Longe de sol dnha terra
ta rolâ na África
ta rolâ n’Iropa
ta rolâ na Merca
ta rolâ na mapa
ta rolâ na munde
“Recode d’Umbertona”,
Corsino Fortes,
in Pão & Fonema, 1974
Sempre se disse que os dois recursos de Cabo Verde são a sua latitude e a sua longitude, pontos fixos, ou seja, a sua posição geográfica. Foi por isso que, ao longo da sua história, as ilhas foram tidas ora como ponto de apoio para as descobertas e ao comércio na costa, ora como ponto de referência, ora como ponte ligando as duas margens do Atlântico.
Ponto de Apoio e de Referência
Ponto de Apoio às Descobertas e ao Comércio na Costa
Aconteceu quando, em 1462, começou a tarefa do povoamento das ilhas.

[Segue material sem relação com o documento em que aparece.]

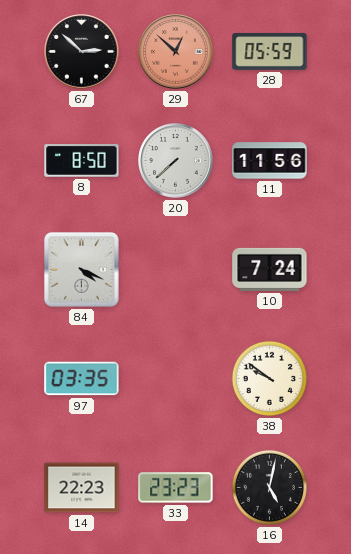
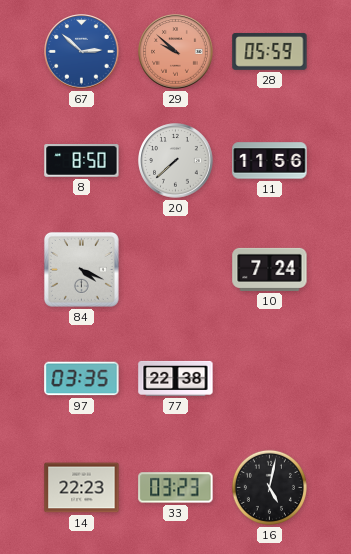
67 dial: black -> blue
29: 12:52 -> 9:52
77: none -> 22:38
38: 9:51 -> none
33: 23:23 -> 03:23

Isto foi feito com o propósito de fazer destas um ponto de apoio à navegação e de assegurar a continuidade das descobertas mais para o sul e o comércio na costa.
Ponto de Referência como Linha Divisória do Mundo
Ocorreu com o Tratado de Tordesilhas, assinado na povoação castelhana de Tordesilhas em 1494, celebrado entre o Reino de Portugal e o de Castela para dividir as terras “descobertas e por descobrir” por ambas as Coroas fora da Europa.

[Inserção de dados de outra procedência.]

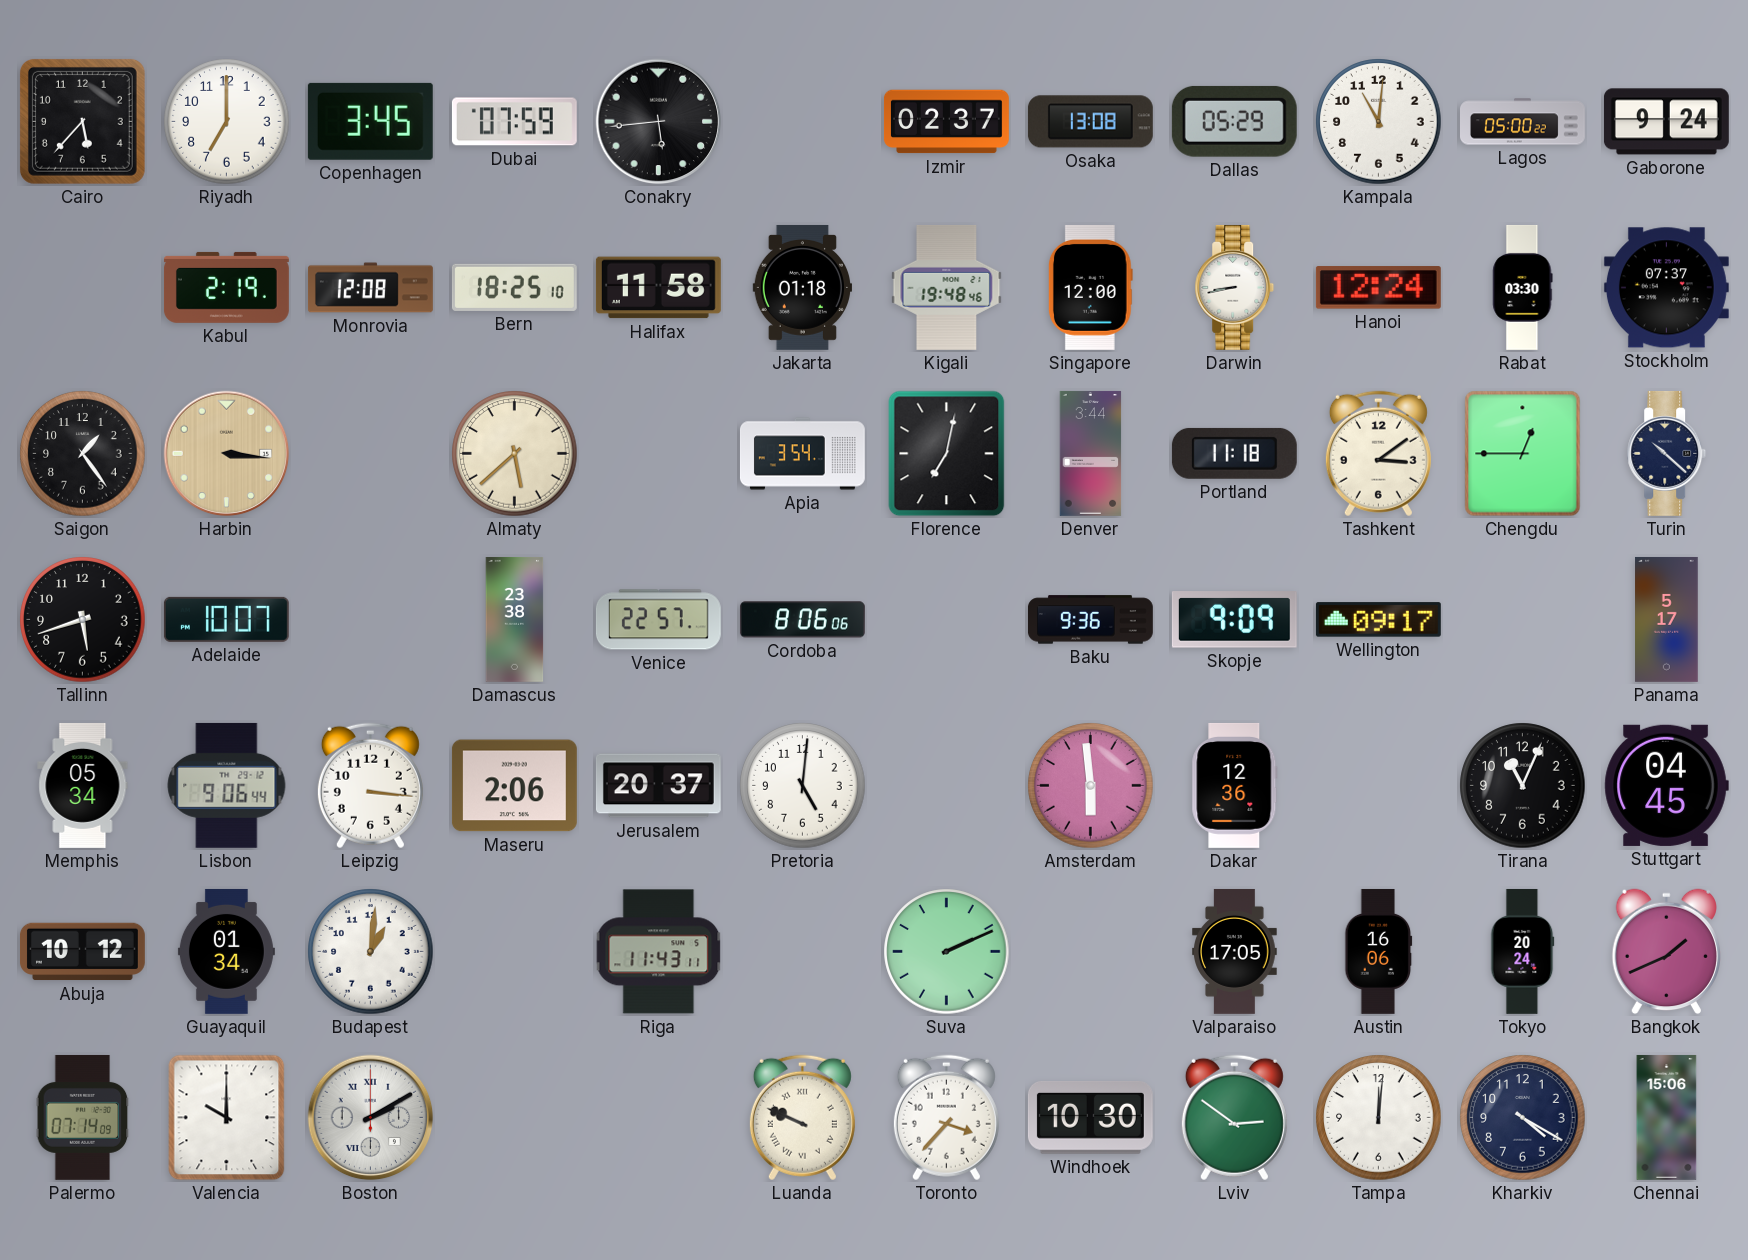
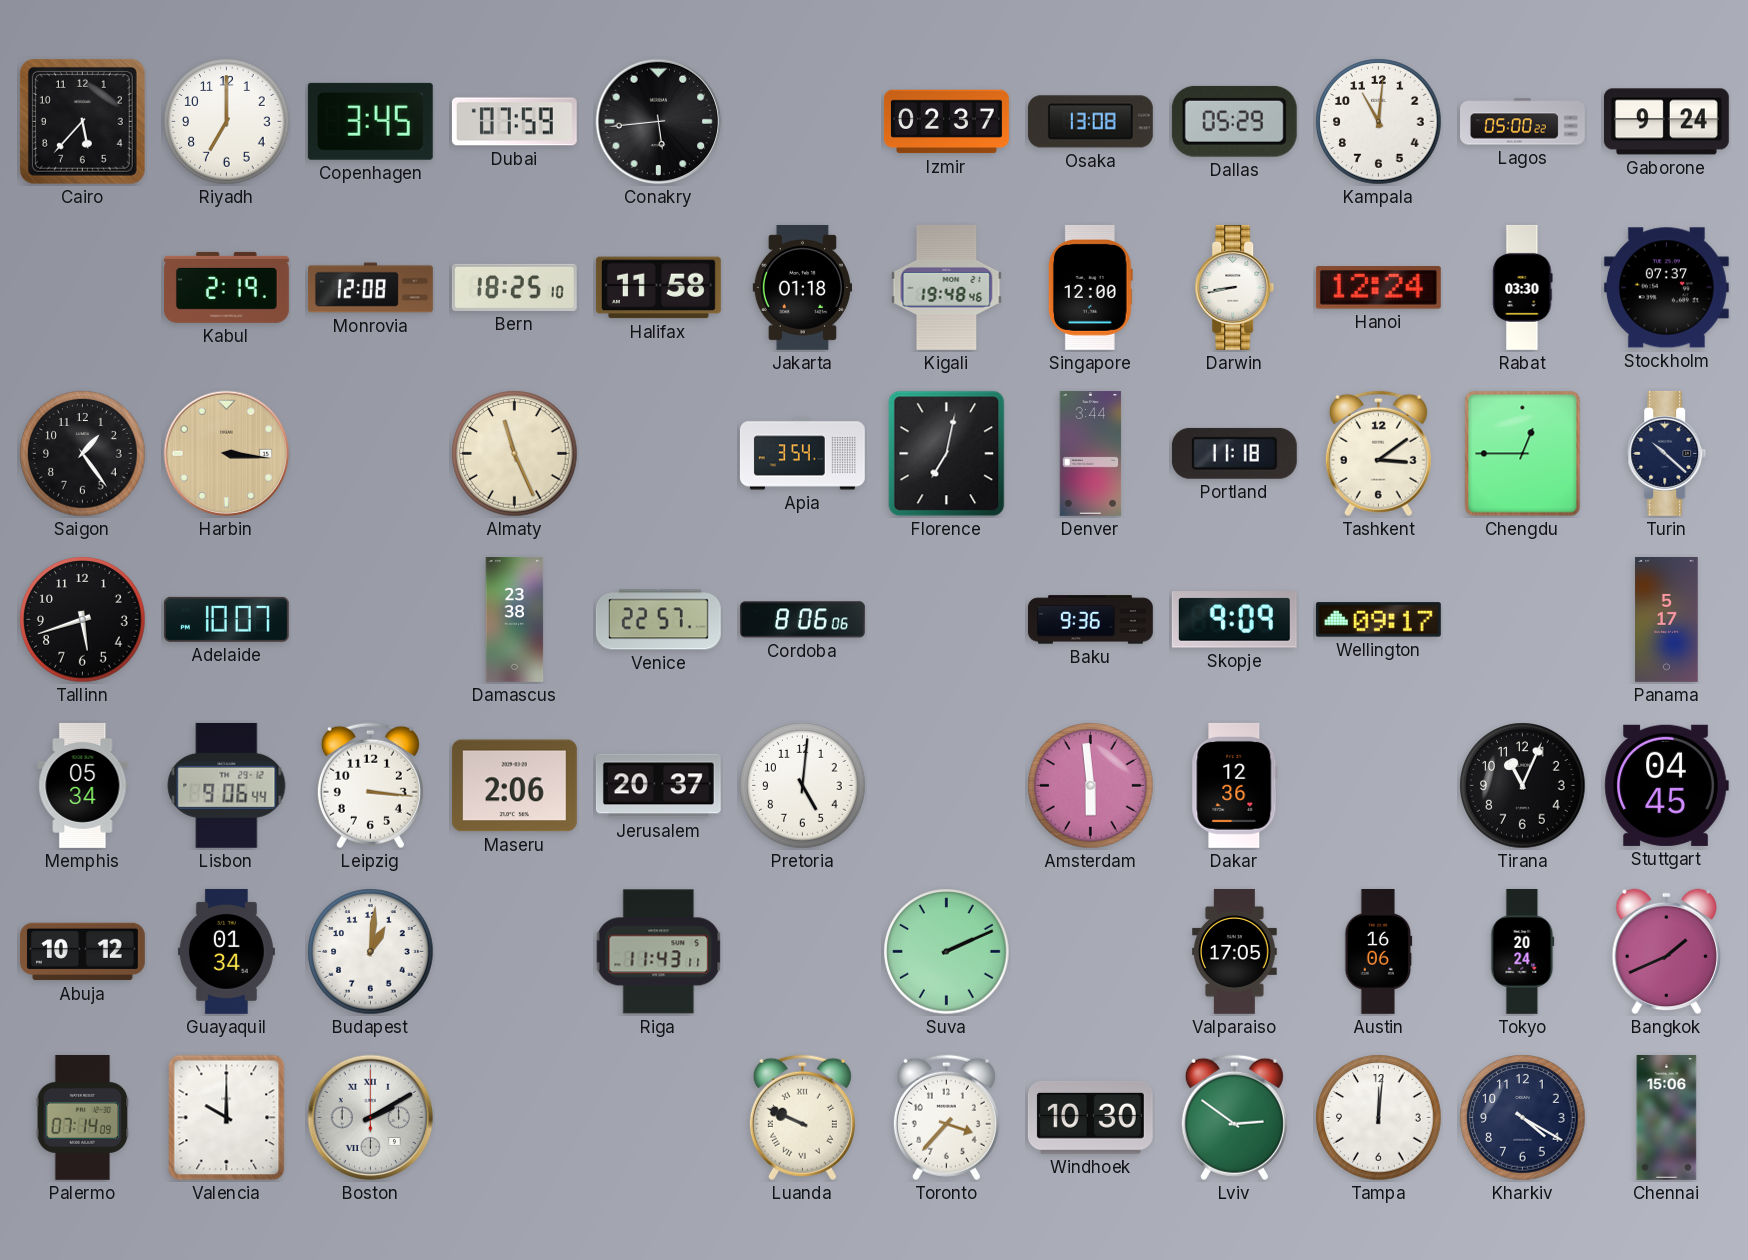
Almaty: 5:38 -> 11:26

O tratado surgira na sequência da contestação portuguesa às pretensões da Coroa de Castela, resultantes da viagem de Cristóvão Colombo, que, um ano e meio antes, chegara ao chamado Novo Mundo, reclamando-o oficialmente para Isabel, a Católica (1474-1504), e definiu como linha de demarcação o meridiano a 370 léguas a oeste da ilha de Santo Antão no arquipélago de Cabo Verde.

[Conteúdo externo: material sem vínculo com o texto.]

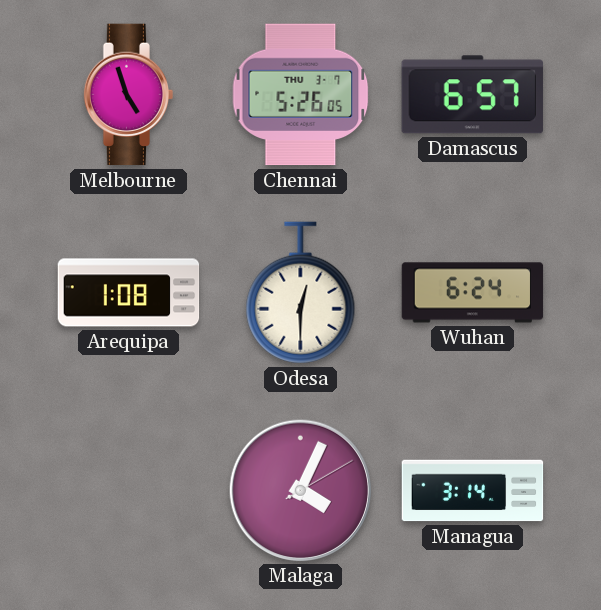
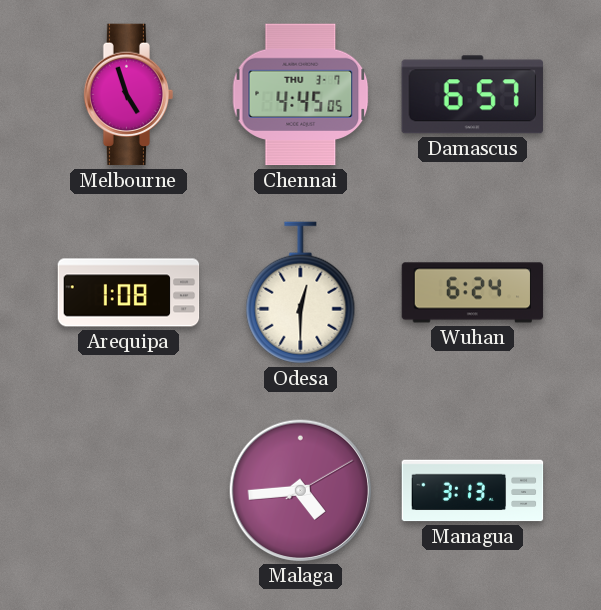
Chennai: 5:26 -> 4:45
Malaga: 4:04 -> 4:44
Managua: 3:14 -> 3:13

Ponte de Ligação das Margens
Sendo a ponte algo que liga dois sítios ou duas margens, no caso de Cabo Verde, o arquipélago é a ponte que liga dois grupos étnicos, um proveniente da Europa e outro da África, e duas partes do mesmo Atlântico, a norte e a sul.
Ponte entre Grupos Étnicos | Miscigenação Biológica e CulturalA individualização cultural ou a identidade do homem cabo-verdiano, muito cedo definida, adveio desta sua mista realidade – a africana e a europeia – com características diversas e cheia de contrastes.
Cabo Verde é um caso sui generis em que o homem, sendo fruto de caldeamento de raças e de instituições, soube cedo encontrar o seu caminho e a sua identidade cultural. O folclore, a música popular, a língua crioula e as formas cultas de literatura são os principais traços que o caracterizam e o individualizam.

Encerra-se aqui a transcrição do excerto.